With well over thirty books, the Discworld series by Terry Pratchett is well known in the UK, and gaining steam here in the States. Discworld is a fantasy/satire series, appealing both to traditional fantasy fans as well as those who think unicorns are, as one of Pratchett’s characters thinks, just a horse that comes to a point. It’s what you get when you take a magic-filled flat world sitting on the back of four giant elephants, which in turn stand on the back of a goliath space-turtle, and then populate it with blunt realists. Although the series is slightly self-referential, there is no need to read them in order, though those who become hooked will benefit from re-readings later on. The twenty-fifth book in the series, The Truth, is generally agreed to be a good place to start.

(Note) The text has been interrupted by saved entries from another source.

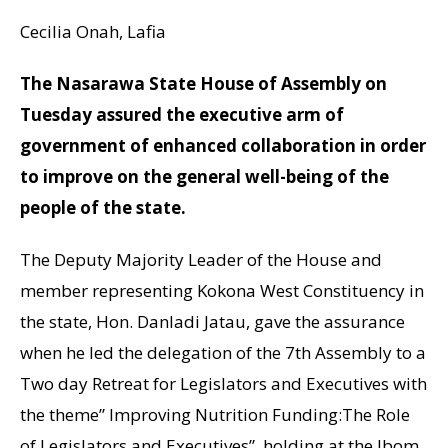
Cecilia Onah, Lafia
The Nasarawa State House of Assembly on
Tuesday assured the executive arm of
government of enhanced collaboration in order
to improve on the general well-being of the
people of the state.
The Deputy Majority Leader of the House and
member representing Kokona West Constituency in
the state, Hon. Danladi Jatau, gave the assurance
when he led the delegation of the 7th Assembly to a
Two day Retreat for Legislators and Executives with
the theme” Improving Nutrition Funding:The Role
of Legislators and Executives”, holding at the Ibom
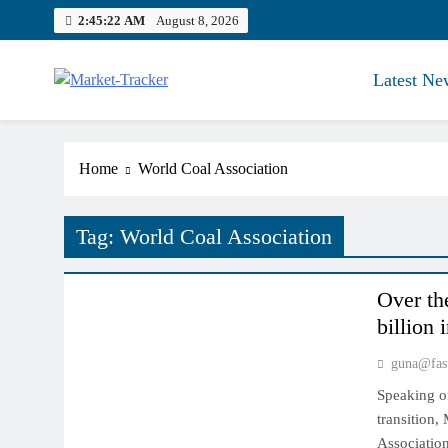
Skip
2:45:23 AM
August 8, 2026
to
content
Latest Ne
Market-Tracker
Home
World Coal Association
Tag:
World Coal Association
INDIAN MARKET
Over th
billion 
guna@fas
Speaking on
transition,
Association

Ankh-Morpork is a city that lives on gossip, and William de Worde writes it all down, sending it in a monthly letter to the upper-crust of Ankh-Morpork’s friends and rivals. It’s an easy life, and when rumor says that the dwarves can turn lead into gold, he writes that down too. But when the aforementioned lead turns out to be a printing press, Williams finds himself enlisted as the head writer for Discworld’s first newspaper.

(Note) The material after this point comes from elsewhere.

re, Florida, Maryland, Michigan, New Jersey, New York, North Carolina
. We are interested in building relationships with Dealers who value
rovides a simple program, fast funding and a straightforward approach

Working with the woman whose father he just put out of business, plus an unstable, teetotaling vampire photographer who crumples to dust with every camera flash, he finds himself writing about (and suddenly in the midst of) murders, conspiracies to overthrow the government, and humorously shaped vegetables. William’s life becomes a rush to feed the ever-hungry press, while staying alive as the focus of suspicion and hatred from the police, hit men, and even worse, wealthy politicians. All the while he must figure out exactly what it means to run a newspaper. As it says at the head of his newspaper, the truth shall make ye free (or make ye fred, depending on the dwarf that set the type).
Although the book is not overly coarse in language or in content, it is not suggested for young readers. Pratchett has written several young-adult books which are excellent no matter your age. Those who find Pratchett’s adult books to be too rough might like The Wee Free Men or The Amazing Maurice and His Educated Rodents (both being hilarious takes on fairy tales, and also set in Discworld).